If Thornton is bothered by the explicitness of his own sexual exploits on film, he is much more bothered by gratuitous violence. "I'm not sure why it's OK for kids to go to movies where people get their heads cut off but they can't hear someone say 'Dammit' or whatever. I'd much rather have my kids curse than hack people to pieces with a machete."

Despite a deserved reputation for strangeness (antiques give him the creeps and he likes orange food), Thornton is at heart a family man who tells me with apparent seriousness that he never leaves home except to shop at Whole Foods and visit famed Hollywood rock'*'roll hotel the Sunset Marquis. "I used to live there, and I hang out with my old friends there once in a while."

Eleven years ago, Thornton became a classic overnight Hollywood star when his film Sling Blade grabbed the hearts of everyone in town. Thornton won an Academy Award for his screenplay and a Best Actor nod. In the last decade he has acquitted himself memorably in a clutch of seriously eclectic roles.

Thornton is much less well-known as a musician, prompting one album reviewer in the US to snipe: "The only thing sadder than a sack of dead kittens is an actor trying to be a rock star." Thornton laughs, taking no apparent offence.

"I was a musician first. Being a popular movie actor has nothing to do with a success in music. It's not some kind of lark. I do it because it's what I love."

For a man the wrong side of 50, Thornton conjures a perceptible twinkle in his eye.And he looks younger than he did five years ago when Jolie filed for divorce, citing the habitual "irreconcilable differences".

"My mother said that she has friends who call her and ask if I've had plastic surgery. And I get her to tell them what I tell everyone: 'I wouldn't dare.' I have a three-year-old daughter now and that makes you feel younger, but I also take better care of myself these days."
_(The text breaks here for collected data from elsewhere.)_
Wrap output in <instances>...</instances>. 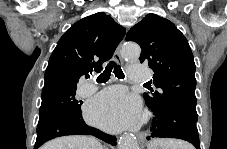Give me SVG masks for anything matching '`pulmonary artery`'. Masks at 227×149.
<instances>
[{
    "instance_id": "obj_1",
    "label": "pulmonary artery",
    "mask_w": 227,
    "mask_h": 149,
    "mask_svg": "<svg viewBox=\"0 0 227 149\" xmlns=\"http://www.w3.org/2000/svg\"><path fill=\"white\" fill-rule=\"evenodd\" d=\"M130 78L132 81L146 82L150 79V70L144 65L131 64L129 66ZM95 89L93 84L85 88V93H91Z\"/></svg>"
}]
</instances>
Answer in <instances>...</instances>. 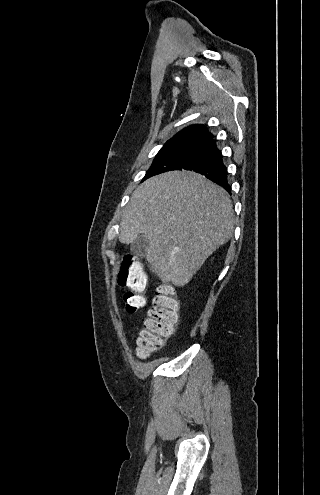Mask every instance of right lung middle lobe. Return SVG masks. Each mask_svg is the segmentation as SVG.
I'll use <instances>...</instances> for the list:
<instances>
[{"label":"right lung middle lobe","mask_w":320,"mask_h":495,"mask_svg":"<svg viewBox=\"0 0 320 495\" xmlns=\"http://www.w3.org/2000/svg\"><path fill=\"white\" fill-rule=\"evenodd\" d=\"M205 143L201 140H179L166 143L156 155L144 179L166 171L177 170Z\"/></svg>","instance_id":"right-lung-middle-lobe-1"}]
</instances>
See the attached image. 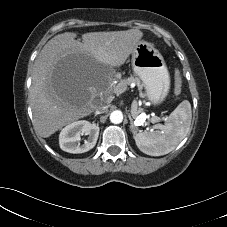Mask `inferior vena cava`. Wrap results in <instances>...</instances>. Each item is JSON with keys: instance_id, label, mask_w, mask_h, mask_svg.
Returning <instances> with one entry per match:
<instances>
[{"instance_id": "inferior-vena-cava-1", "label": "inferior vena cava", "mask_w": 227, "mask_h": 227, "mask_svg": "<svg viewBox=\"0 0 227 227\" xmlns=\"http://www.w3.org/2000/svg\"><path fill=\"white\" fill-rule=\"evenodd\" d=\"M95 114L104 113L108 109V105L106 103L97 104L94 106Z\"/></svg>"}]
</instances>
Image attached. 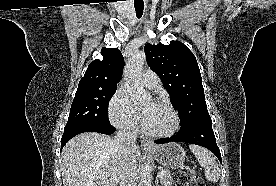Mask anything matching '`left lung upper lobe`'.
<instances>
[{
	"label": "left lung upper lobe",
	"mask_w": 276,
	"mask_h": 186,
	"mask_svg": "<svg viewBox=\"0 0 276 186\" xmlns=\"http://www.w3.org/2000/svg\"><path fill=\"white\" fill-rule=\"evenodd\" d=\"M144 49L148 65L162 80L173 107L181 115L179 131L211 122L200 70L190 49L179 41L169 45L146 44Z\"/></svg>",
	"instance_id": "5c2ea615"
}]
</instances>
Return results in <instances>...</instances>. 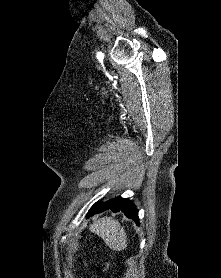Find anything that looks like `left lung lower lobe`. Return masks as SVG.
Masks as SVG:
<instances>
[{"instance_id":"left-lung-lower-lobe-1","label":"left lung lower lobe","mask_w":221,"mask_h":278,"mask_svg":"<svg viewBox=\"0 0 221 278\" xmlns=\"http://www.w3.org/2000/svg\"><path fill=\"white\" fill-rule=\"evenodd\" d=\"M108 209H111L113 212L122 211L128 218L133 219L136 222V224H139L137 208L131 201L121 197H116L105 203L94 204L89 210L88 216L101 213Z\"/></svg>"}]
</instances>
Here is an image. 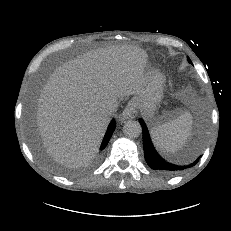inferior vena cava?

Thornton is well aware that "Angelina Jolie's ex-husband" is a tag he'll always wear. It is not one he minds, perhaps because the pair remain close. He will soon star in a film produced by Brad Pitt, Peace Like a River. "He's a friend, too. We've known each other for years."

His own time in the glare of an increasingly prurient media sparked something in Thornton. When he read the book Trapped, about the real-life cave explorer Floyd Collins who in 1925 created the first true American media frenzy, he snapped up the film rights. He is now attached to the project, to star and direct. He does not miss the prying lenses. "I do feel sorry for Angie and Brad and people like that. The only time you hear about me is when I've got a movie coming out and I like it that way."